A capacitor is not a battery. A battery maintains a roughly constant emf from chemistry; a capacitor's voltage rises or falls as charge moves on or off its plates.
The Main Idea
A capacitor in a circuit acts like a charge reservoir. While charging, current flows from the battery and piles charge onto the plates; while discharging, the plates push current back through the resistor until they're empty. In both cases, the current at any instant is set by how much voltage the capacitor still has left to gain or lose, which is why both processes are exponential.
Charging
Connect an uncharged capacitor in series with a battery (emf [math]\displaystyle{ \mathcal{E} }[/math]) and a resistor. Initially there is no charge on the plates, so the full battery voltage drops across the resistor and the current is at its maximum, [math]\displaystyle{ I_0 = \mathcal{E}/R }[/math]. As charge builds up on the plates, it creates a back-voltage [math]\displaystyle{ V_C = Q/C }[/math] that opposes the battery. The net driving voltage [math]\displaystyle{ \mathcal{E} - Q/C }[/math] shrinks, and so does the current. Charging stops when [math]\displaystyle{ V_C = \mathcal{E} }[/math] and [math]\displaystyle{ Q = C\mathcal{E} }[/math].

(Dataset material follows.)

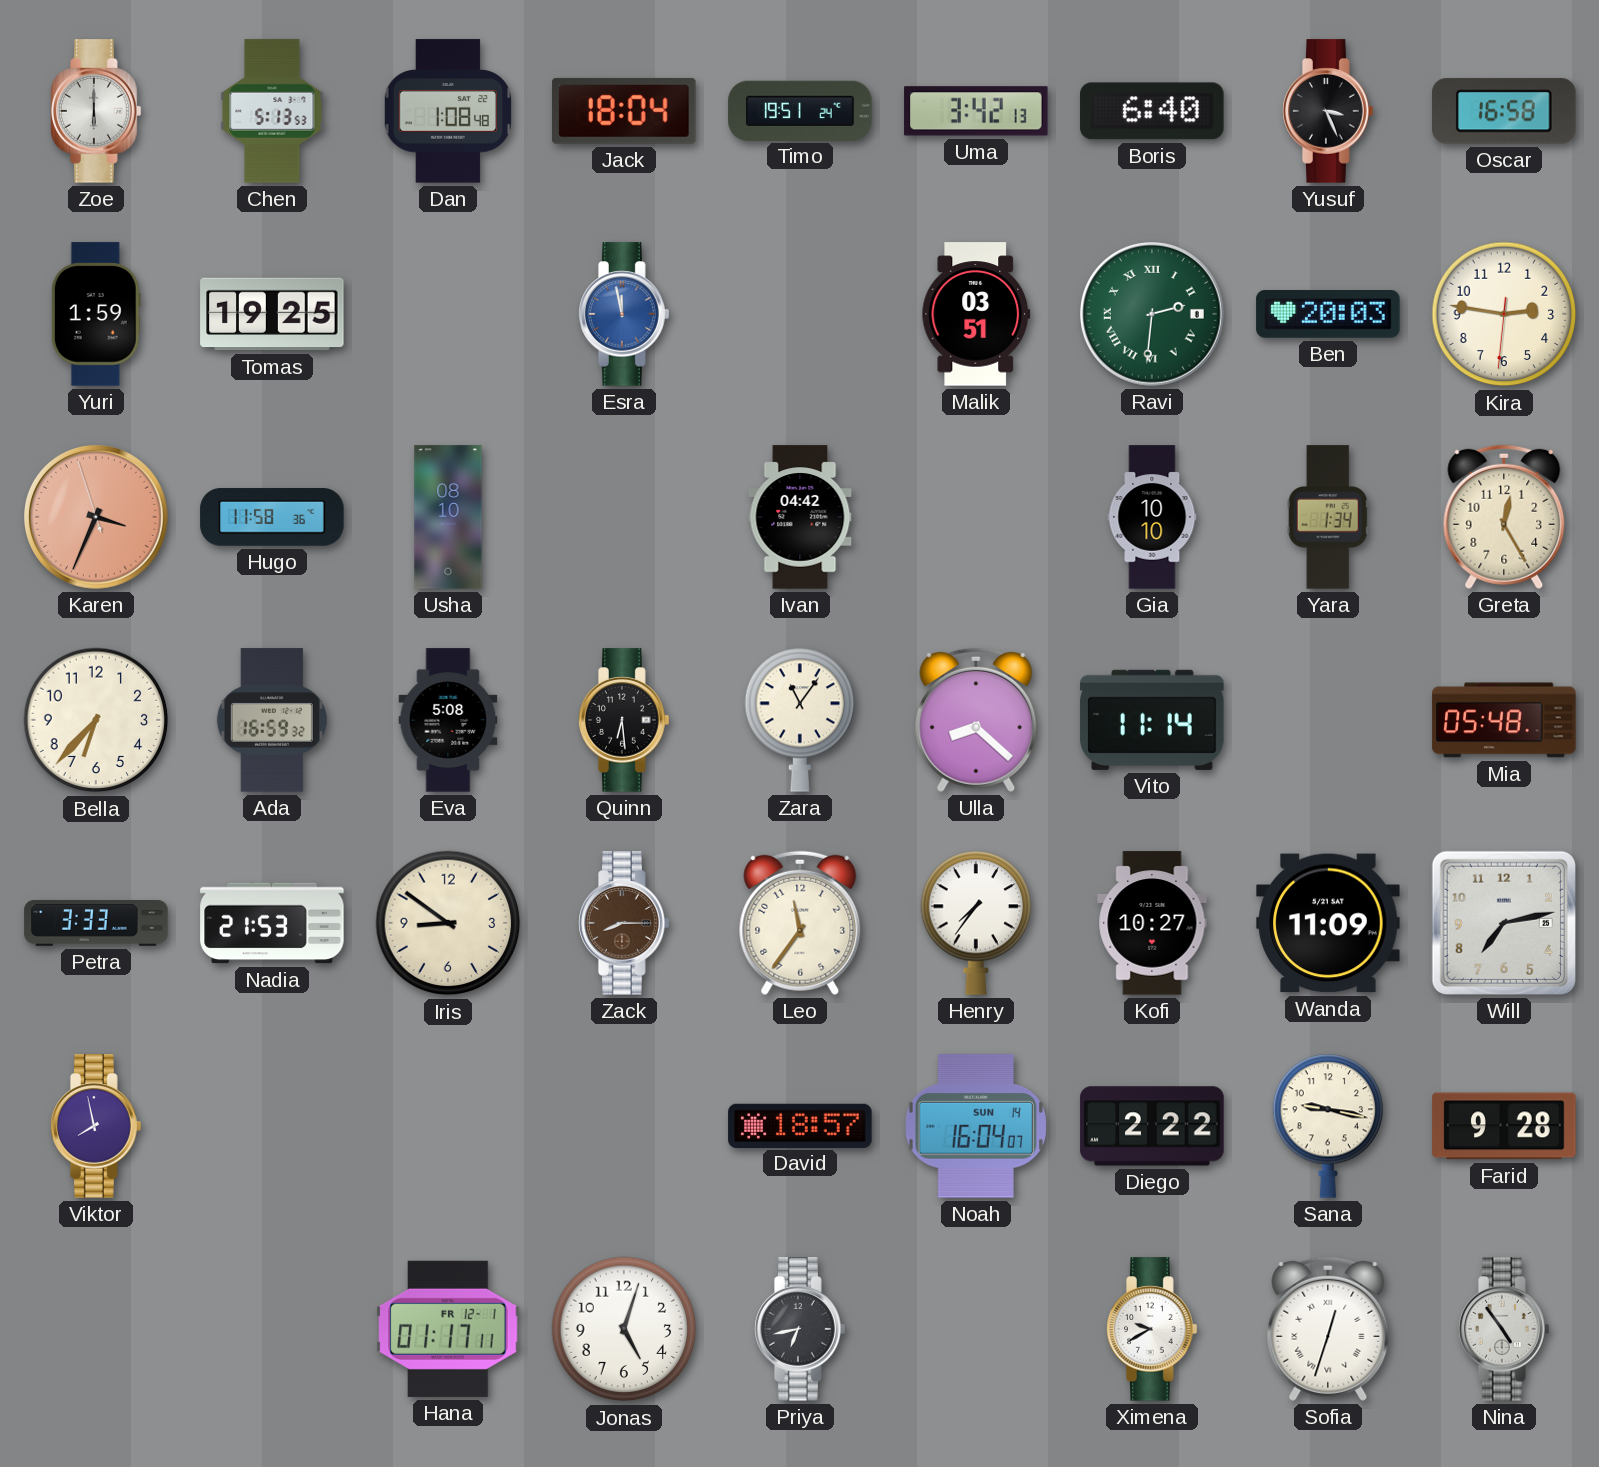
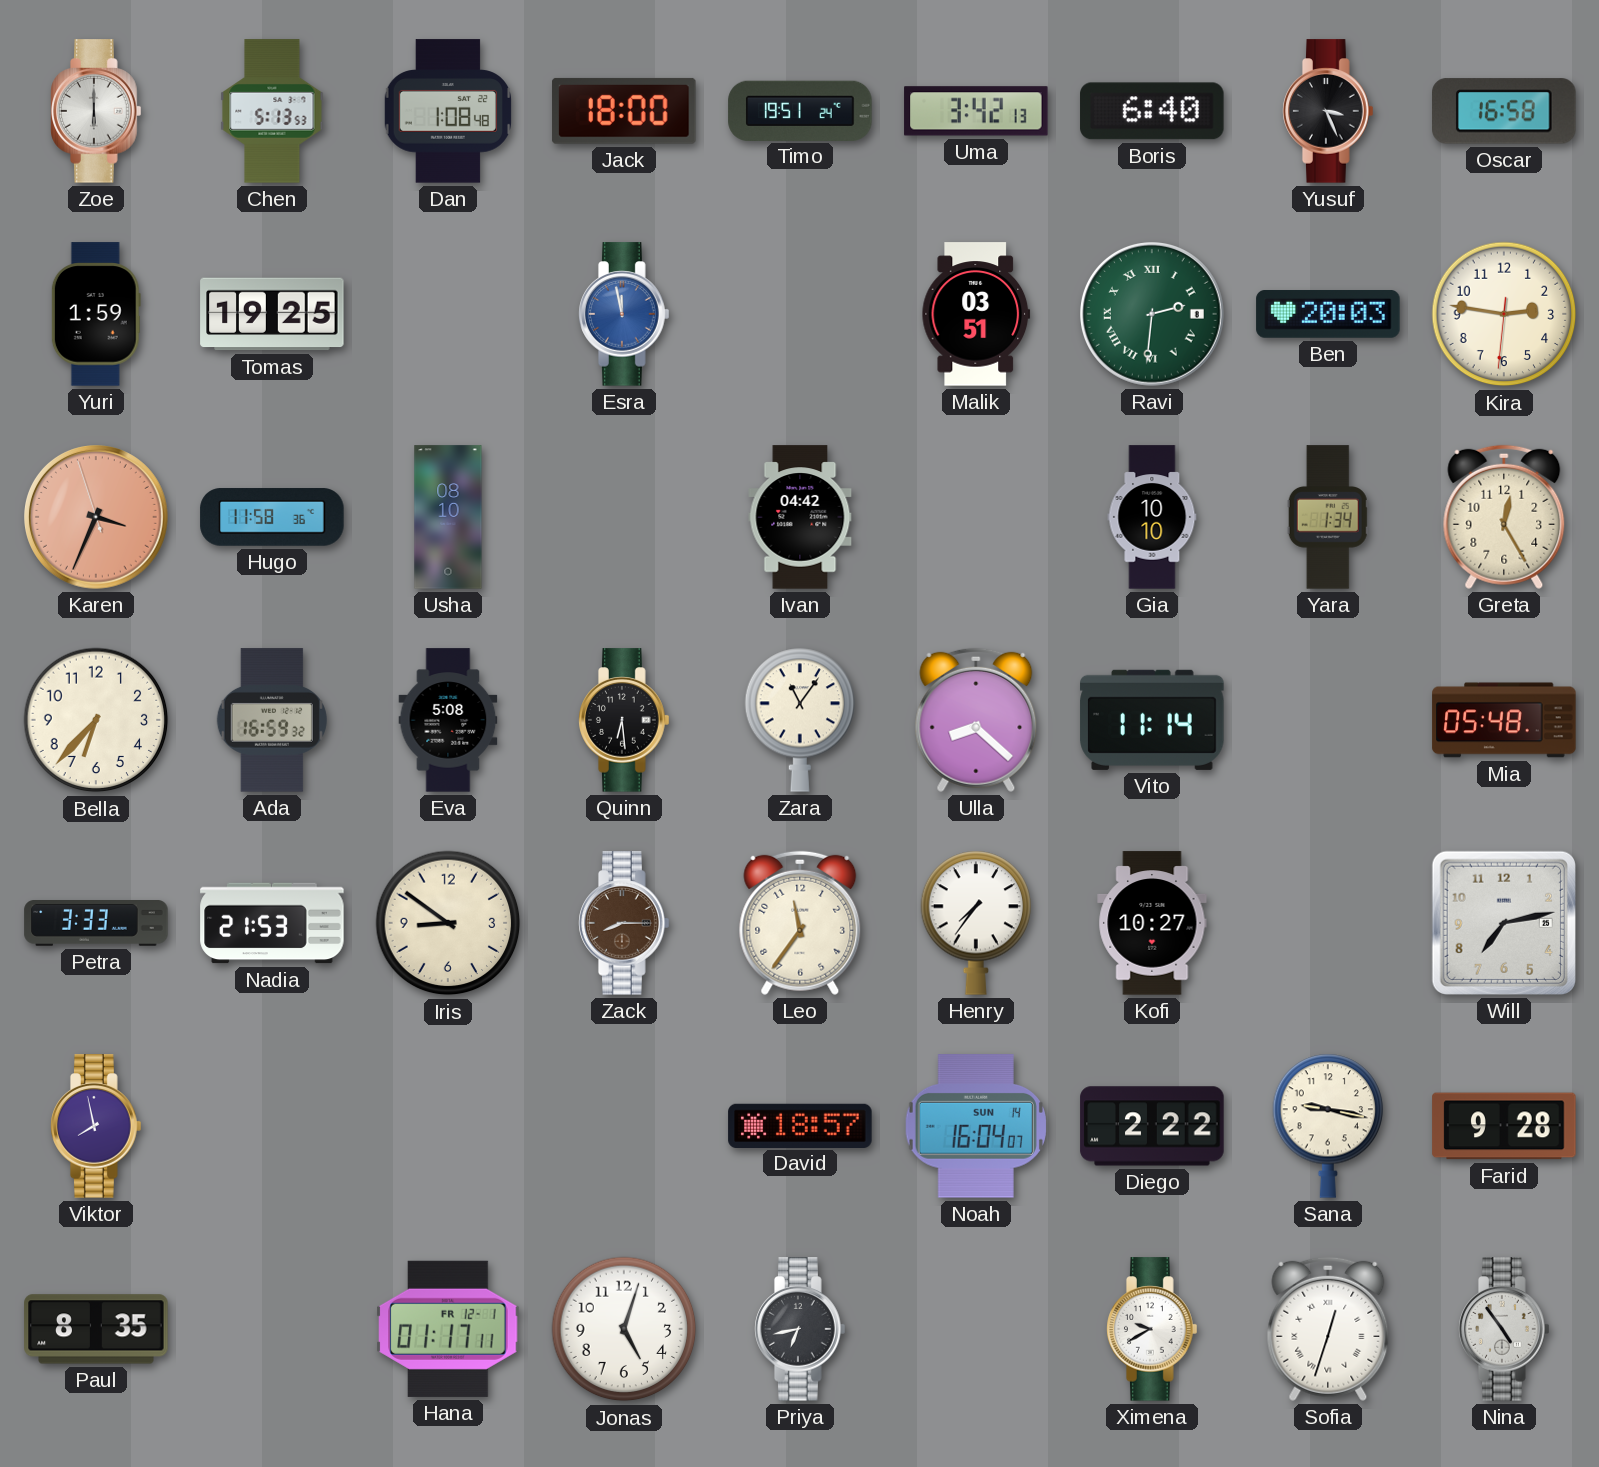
Jack: 18:04 -> 18:00
Wanda: 11:09 -> none
Paul: none -> 8:35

In the bulb-and-capacitor demo, the bulb is brightest at [math]\displaystyle{ t = 0 }[/math] and dims to dark as [math]\displaystyle{ Q \to C\mathcal{E} }[/math].
Plate polarity. Conventional current flows out the + terminal of the battery. The plate it reaches first becomes positive (charge accumulates there); the other plate becomes negative. This determines the sign of [math]\displaystyle{ V_C }[/math] when applying Kirchhoff's loop rule.
Discharging
Disconnect the battery and connect the charged capacitor across a resistor. Now the capacitor's voltage [math]\displaystyle{ V_C = Q/C }[/math] drives the current: [math]\displaystyle{ I = V_C/R = Q/(RC) }[/math]. As [math]\displaystyle{ Q }[/math] falls, so does the current — exponentially. The bulb starts bright and dims to dark, just like in charging, but for a different reason: now it's the capacitor running out of charge, not the capacitor opposing the battery.
Role of [math]\displaystyle{ R }[/math]. The resistance sets the timescale through [math]\displaystyle{ \tau = RC }[/math]. Larger [math]\displaystyle{ R }[/math] ⇒ slower charge/discharge. (A bulb with a thinner filament has higher [math]\displaystyle{ R }[/math], so it lights more dimly but for longer.) Smaller [math]\displaystyle{ R }[/math] means faster, brighter, and shorter.
A Mathematical Model
Parallel-plate capacitance. Treat the plates as two oppositely charged infinite sheets with surface charge density [math]\displaystyle{ \sigma = Q/A }[/math]. Each sheet contributes a field of magnitude [math]\displaystyle{ \sigma/(2\varepsilon_0) }[/math], and between the plates these fields add:
[math]\displaystyle{ E = \frac{\sigma}{\varepsilon_0} = \frac{Q}{\varepsilon_0 A} }[/math]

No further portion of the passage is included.